The Federal Bureau of Prisons is continually identifying prison gangs and assigning them the title “security threat groups. In a 2004 prison gang survey carried out by Prof. George Knox, 4 out of 5 Americans believed that federal prison agencies need to do more in order to investigate as well as prosecute organized prison gangs as well as other security threat groups within the country.
Provision of tuition support to prison staff members has been one of the strategies that the Federal Bureau of prisons has been employing in order to try and deal with the problem of organized gangs especially when it comes to maintaining law and order within prison environments. In a bid to deal with these gangs, some prison authorities have devised a classification system that puts into consideration memberships to certain groups, legal or illegal. This seems like a rather disturbing revelation as indicated Prof. George’s report and should therefore be investigated further.
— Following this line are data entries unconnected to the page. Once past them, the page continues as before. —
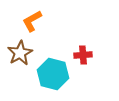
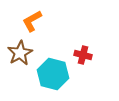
red cross: rotated 18 degrees clockwise
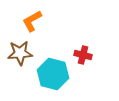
brown star: rotated 25 degrees clockwise
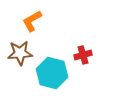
red cross: rotated 30 degrees counterclockwise
cyan hexagon: moved 1 px left, 1 px up
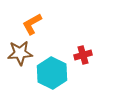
orange L-shape: moved 3 px down
cyan hexagon: rotated 12 degrees clockwise
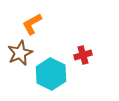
brown star: rotated 20 degrees counterclockwise
cyan hexagon: moved 1 px left, 1 px down
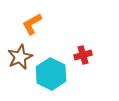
brown star: moved 4 px down
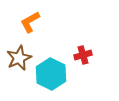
orange L-shape: moved 2 px left, 2 px up
brown star: moved 1 px left, 1 px down
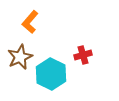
orange L-shape: rotated 20 degrees counterclockwise
brown star: moved 1 px right, 1 px up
The survey, entitled: The Problem of Gangs and Security Threat Groups (STG’s) in American Prisons Today: Recent Research Findings, 82 percent of all the people surveyed said that transferring gang members and leaders to institutions with higher security was the best way of dealing with prison gangs.
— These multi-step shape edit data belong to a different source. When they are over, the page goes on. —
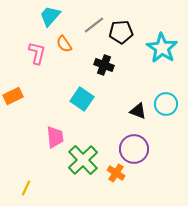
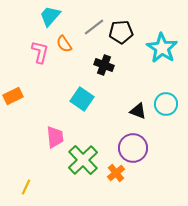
gray line: moved 2 px down
pink L-shape: moved 3 px right, 1 px up
purple circle: moved 1 px left, 1 px up
orange cross: rotated 18 degrees clockwise
yellow line: moved 1 px up
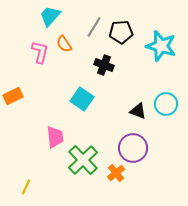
gray line: rotated 20 degrees counterclockwise
cyan star: moved 1 px left, 2 px up; rotated 16 degrees counterclockwise
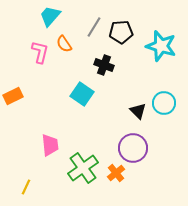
cyan square: moved 5 px up
cyan circle: moved 2 px left, 1 px up
black triangle: rotated 24 degrees clockwise
pink trapezoid: moved 5 px left, 8 px down
green cross: moved 8 px down; rotated 8 degrees clockwise
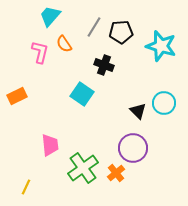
orange rectangle: moved 4 px right
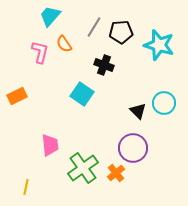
cyan star: moved 2 px left, 1 px up
yellow line: rotated 14 degrees counterclockwise
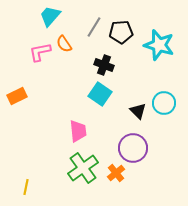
pink L-shape: rotated 115 degrees counterclockwise
cyan square: moved 18 px right
pink trapezoid: moved 28 px right, 14 px up
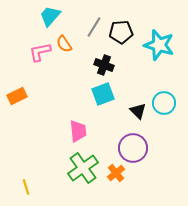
cyan square: moved 3 px right; rotated 35 degrees clockwise
yellow line: rotated 28 degrees counterclockwise
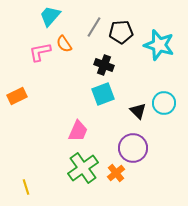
pink trapezoid: rotated 30 degrees clockwise
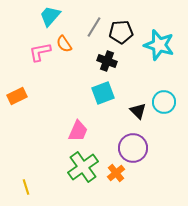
black cross: moved 3 px right, 4 px up
cyan square: moved 1 px up
cyan circle: moved 1 px up
green cross: moved 1 px up
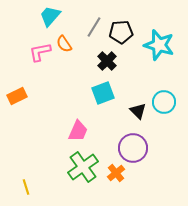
black cross: rotated 24 degrees clockwise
The federal government has been instituting legal provisions that allow for withdrawal of privileges from inmates who belong in these gangs or who are caught engaging in any form of gang-inspired misconduct.
How gangs affect administration and management
When prison gangs hurt entire societies in the streets, the blame lands square on the state and federal administration. The Federal Bureau of Prisons has had to make new laws in order to pave way for new restrictions to be imposed on inmates who belong in gangs that commit crimes both within the prison and out in the street. Staffing resources have had to be increased in order to increase the capacity by the administration to deal with the escalating gang problem.
Additionally, the federal administration has had to make changes to the existing facilities in order to make them in an environment full of dangerous and hostile gangs. These changes have been taking place at a time when more specialized training among prison officials has been advocated for in order to enable them deal with Security Threat Gangs (STG) as well as prison gangs.
The federal government has also been forced to introduce additional services in all prisons in order to provide gang members with professional counseling services. Against this backdrop, the biggest demand by management of prisons has been the call for denouncement of prison gangs by all members and leaders of the gangs.
Although much has been done in the criminal justice system in order to deal with the street gang problem in California, the problem is evident in every corner of this wonderful state. New prison gangs that are extremely feared by local people continue to emerge, meaning that residents might have to request for more gang injunctions from the criminal justice department in order to get a sense of security. If a multifaceted approach is taken by all criminal justice institutions, this problem will be overcome in the foreseeable future.